Your expected rental return will vary greatly from resort to resort and from one type of property to another. Figure 5 (below) gives a rough estimate of expected rental figures across several key resorts for three different property types. While it is hard to generalize, we hope that the above figures act as a useful guide.
It is however worth noting that:
- Figures exclude agency commission of typically 20-25%
- Figures are based on standard apartments. Penthouses/lake views will
increase rents accordingly
- Figures are based on modern new build apartments. Older re-sale
properties will command lower rents.
As discussed in the Tax section on the previous page, many of the new build tourism developments will come with an obligation to rent out
the property when you are not using it personally. These schemes are often operated as apart-hotels and usually take one of three forms:
In this instance all the income will be pooled across the whole resort.
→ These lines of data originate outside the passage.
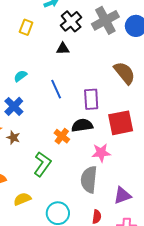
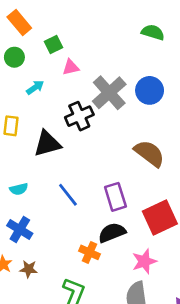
black cross: (71, 21) -> (79, 116), moved, turned 30
black triangle: (63, 49) -> (47, 144), moved, size x1.6
cyan semicircle: (20, 76) -> (19, 189), turned -144

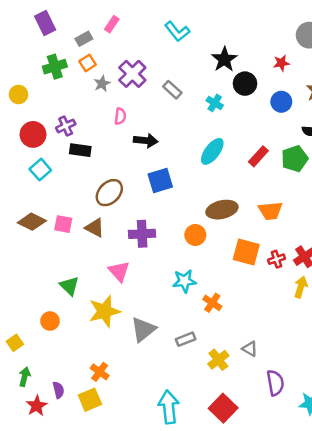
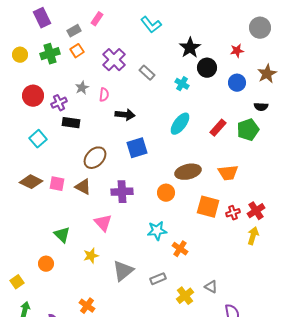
gray star: (102, 84) -> (82, 88), moved
yellow circle: (18, 94) -> (20, 55), moved
red circle: (33, 134) -> (33, 96), moved
yellow star: (104, 311) -> (91, 256), size x0.6

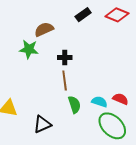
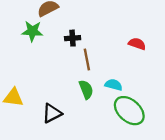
brown line: (65, 81) -> (87, 60), moved
red semicircle: (120, 99) -> (137, 44), moved

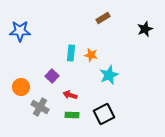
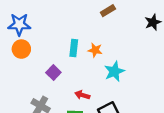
orange circle: (21, 87) -> (21, 49), moved
red arrow: (70, 95) -> (82, 95), moved

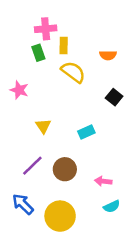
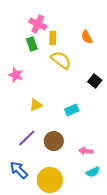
pink cross: (46, 29) -> (38, 24), turned 30
orange semicircle: (108, 55) -> (87, 37), moved, turned 64
yellow triangle: (43, 126) -> (36, 105), turned 40

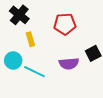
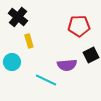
red pentagon: (65, 24) -> (79, 26), moved
cyan line: (34, 72) -> (46, 80), moved

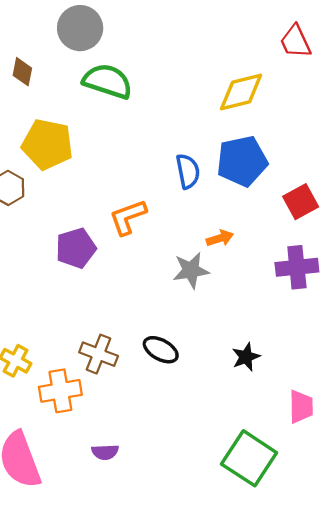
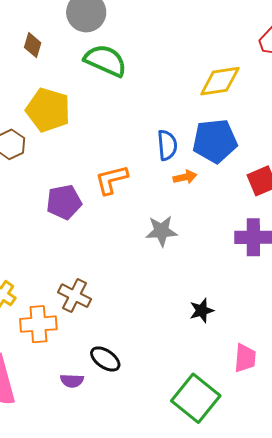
orange arrow: (220, 238) -> (185, 177), moved
black ellipse: (161, 350) -> (105, 359), moved

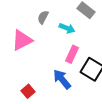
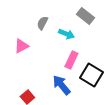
pink triangle: (22, 40) -> (21, 46), size x0.7

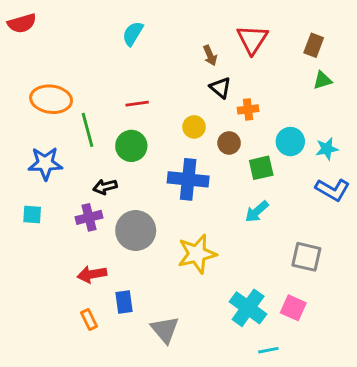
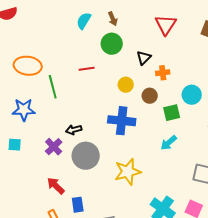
brown arrow: (210, 55) -> (113, 19), moved
black triangle: (220, 88) -> (144, 58), turned 35
green circle: (131, 146) -> (112, 44), moved
black arrow: (105, 187) -> (74, 130), moved
purple cross: (89, 217) -> (54, 147), turned -30
red arrow: (92, 274) -> (56, 186), turned 54

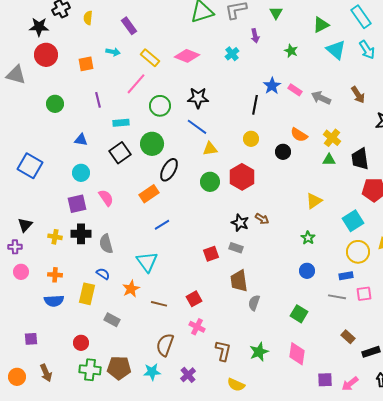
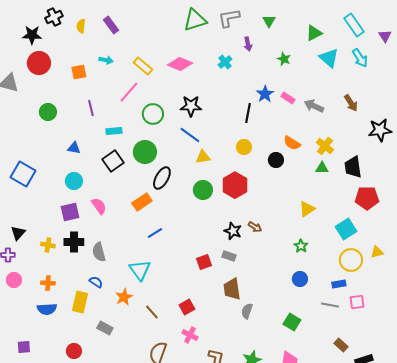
purple rectangle: (129, 26) -> (111, 25), moved
brown line: (159, 304) -> (152, 312), turned 35

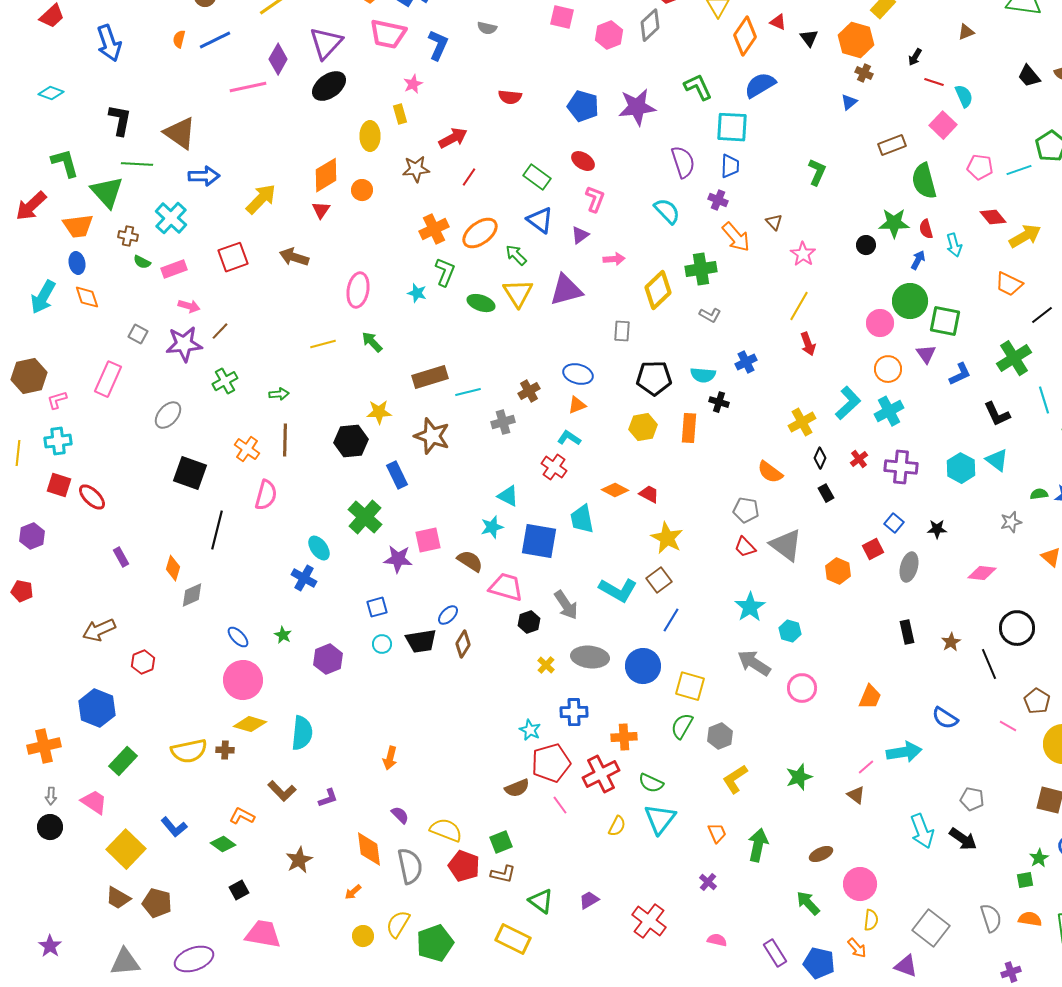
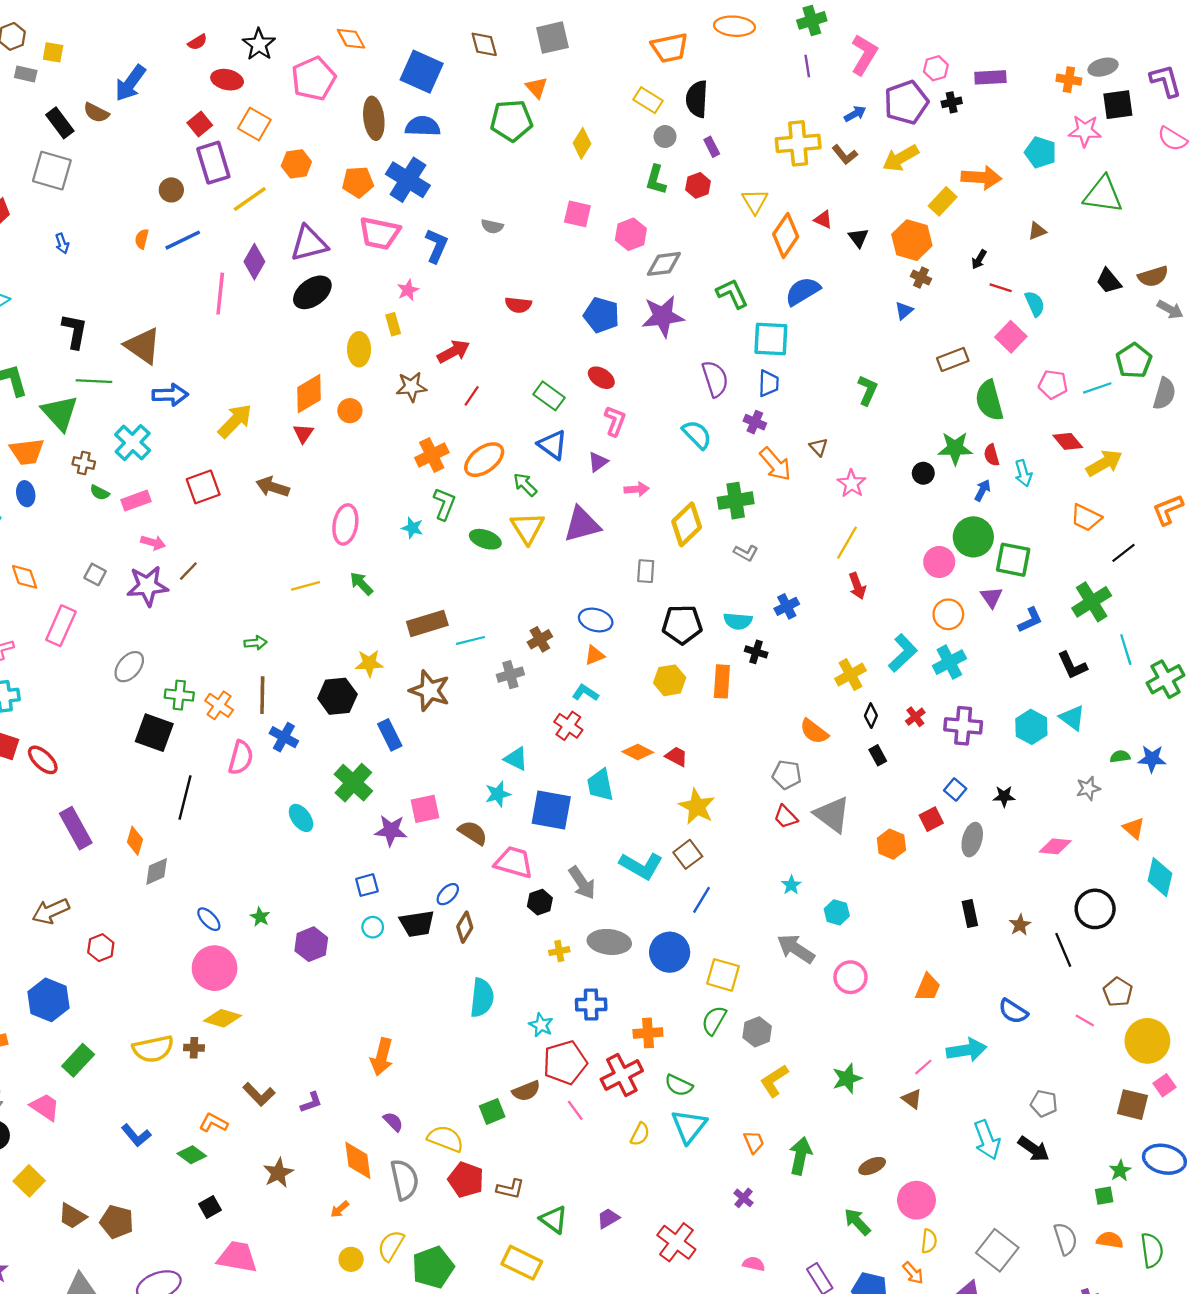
gray diamond: (650, 25) -> (664, 264), moved, turned 36
blue arrow: (109, 43) -> (62, 243), size x0.5
purple triangle: (326, 43) -> (309, 243), turned 33
pink line: (248, 87) -> (220, 294), turned -72
orange diamond: (87, 297) -> (25, 577), moved
green cross: (225, 381) -> (179, 695), moved, turned 35
purple rectangle: (121, 557) -> (76, 828), size x1.8
blue cross: (304, 578) -> (284, 737), moved
cyan star: (750, 607) -> (791, 885), size x0.6
yellow cross: (546, 665) -> (559, 951), turned 36
cyan semicircle: (302, 733) -> (482, 998), moved
orange arrow: (390, 758) -> (382, 1057), size x1.4
green square: (501, 842) -> (492, 1111), moved
yellow square: (126, 849) -> (29, 1181), moved, size x0.7

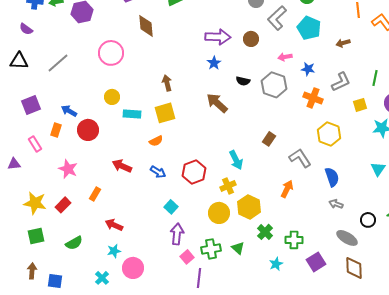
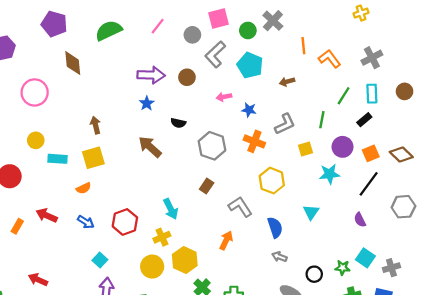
gray hexagon: (274, 85) -> (212, 146), moved
cyan triangle: (378, 169) -> (311, 212), moved
orange rectangle: (95, 194) -> (17, 226), moved

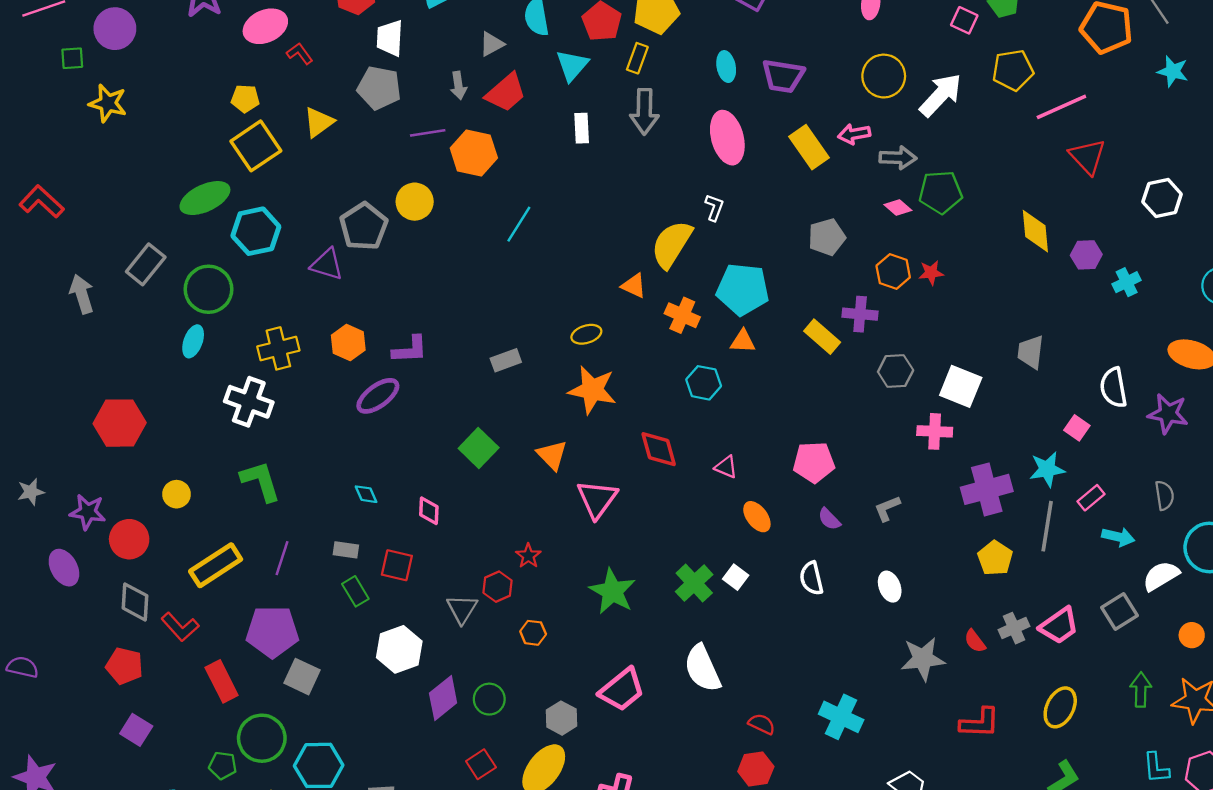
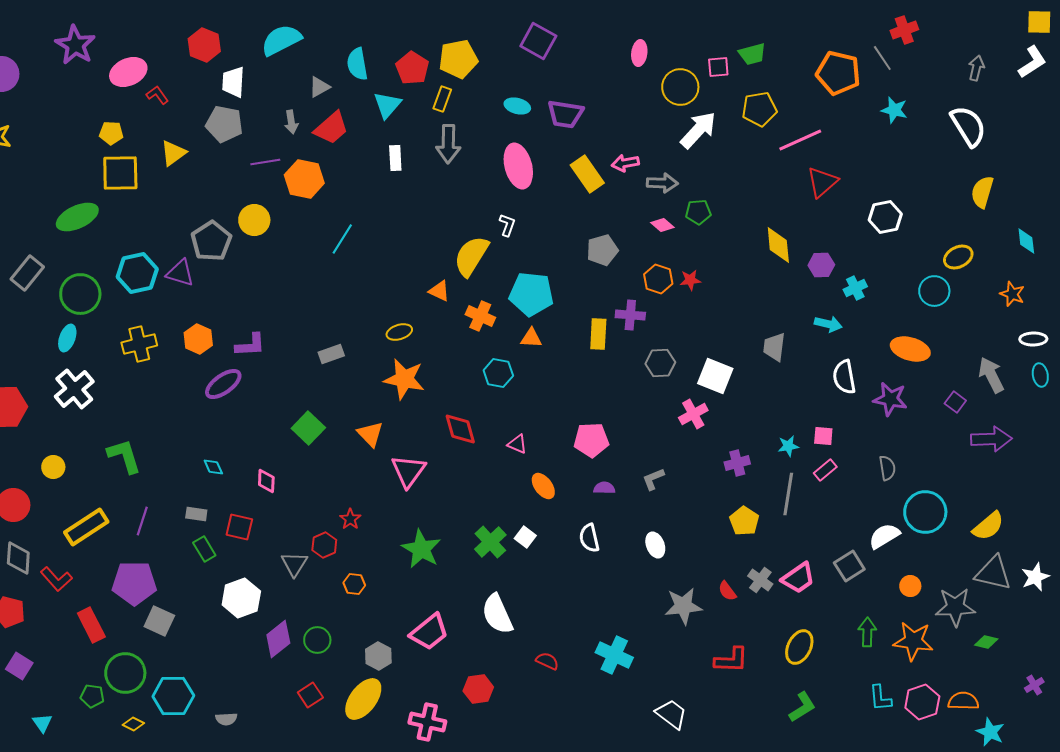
pink square: (964, 20) -> (718, 67), turned -30
cyan ellipse: (726, 67) -> (517, 106), turned -65
yellow circle: (884, 76) -> (680, 87), moved
yellow square: (256, 146) -> (120, 173), turned 33
red triangle: (1087, 157) -> (822, 182), turned 32
green pentagon: (941, 192) -> (698, 212), size x0.7
cyan hexagon: (256, 231) -> (137, 273), moved
yellow rectangle: (822, 337) -> (598, 334), turned 52
white cross: (249, 402) -> (74, 389), moved, turned 30
pink square: (1077, 428) -> (823, 436), moved, turned -30
pink cross: (935, 431) -> (693, 414), turned -32
cyan star: (1047, 469) -> (788, 446), size x0.7
purple cross: (987, 489) -> (737, 463), size x0.6
purple semicircle: (829, 519) -> (604, 488), turned 135
cyan arrow: (1118, 537) -> (828, 324), moved
gray cross: (1014, 628) -> (760, 580), turned -30
red hexagon: (756, 769) -> (478, 689), moved

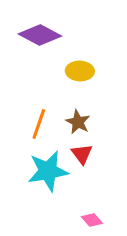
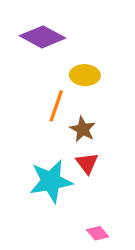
orange line: (39, 124) -> (56, 106), moved

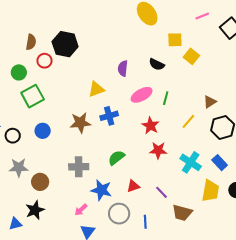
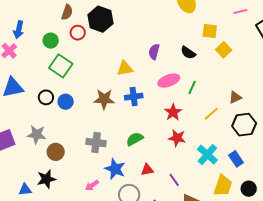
green square: (33, 96) -> (61, 66), turned -35
black circle: (13, 136) -> (46, 97), moved

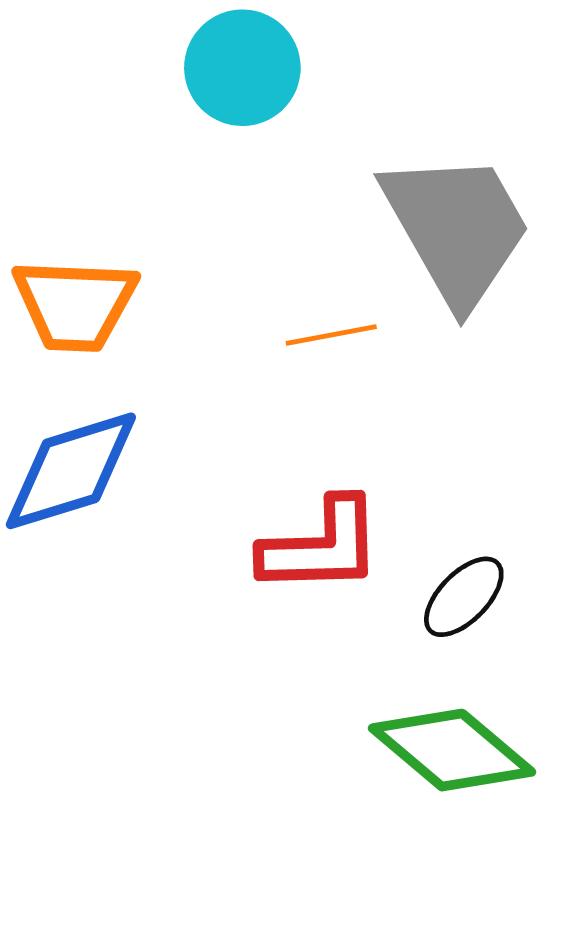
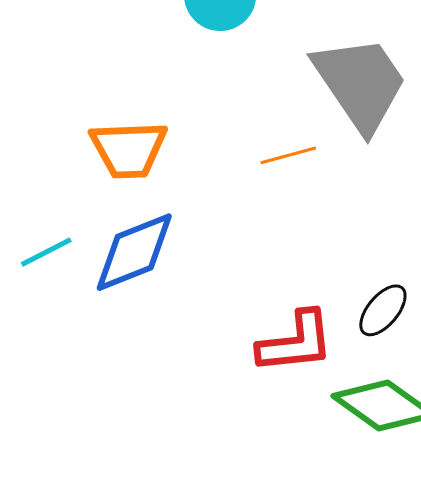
red L-shape: (321, 546) -> (296, 342), moved

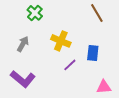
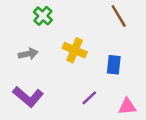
gray arrow: (23, 44) -> (28, 54), turned 49
purple line: (70, 65) -> (89, 98), moved

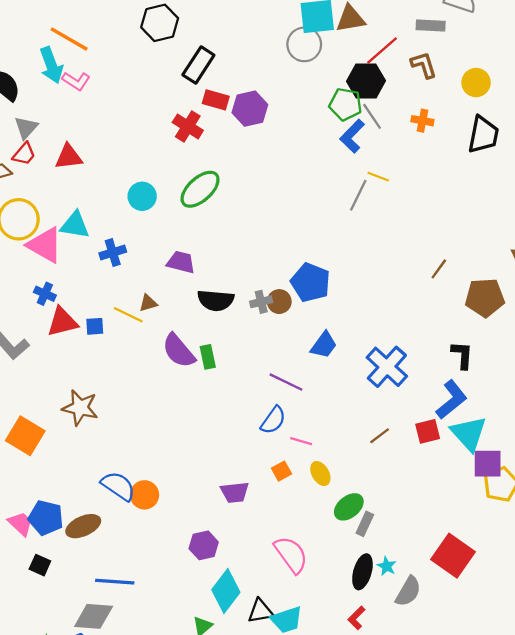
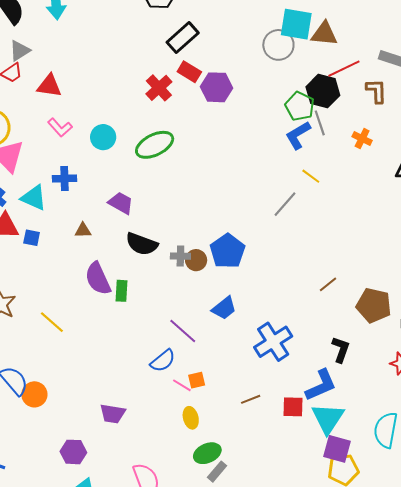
pink L-shape: (76, 81) -> (60, 128), moved
gray line: (358, 195) -> (285, 204), moved
cyan triangle: (75, 225) -> (34, 198), moved
brown line: (439, 269) -> (328, 284), moved
yellow line: (128, 315) -> (52, 322), moved
orange square: (282, 471) -> (197, 380), moved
The earnings are then divided among the property owners (after a typical operator commission of 25-35%) and distributed in proportion to the individual property purchase prices.
In some cases the resort operator may decide to offer a rental guarantee. This can be for any period of time but is likely to be lower than your expected return without the guarantee. This is to reflect the fact that the operator is taking on the risk.
Under an allotment arrangement owners will advise the management
company of the weeks they wish to use the property personally. For the remainder of the time, the operator will rent the apartment out and you will receive the whole income for each week’s rental (minus the operators’ commission of 25-35%).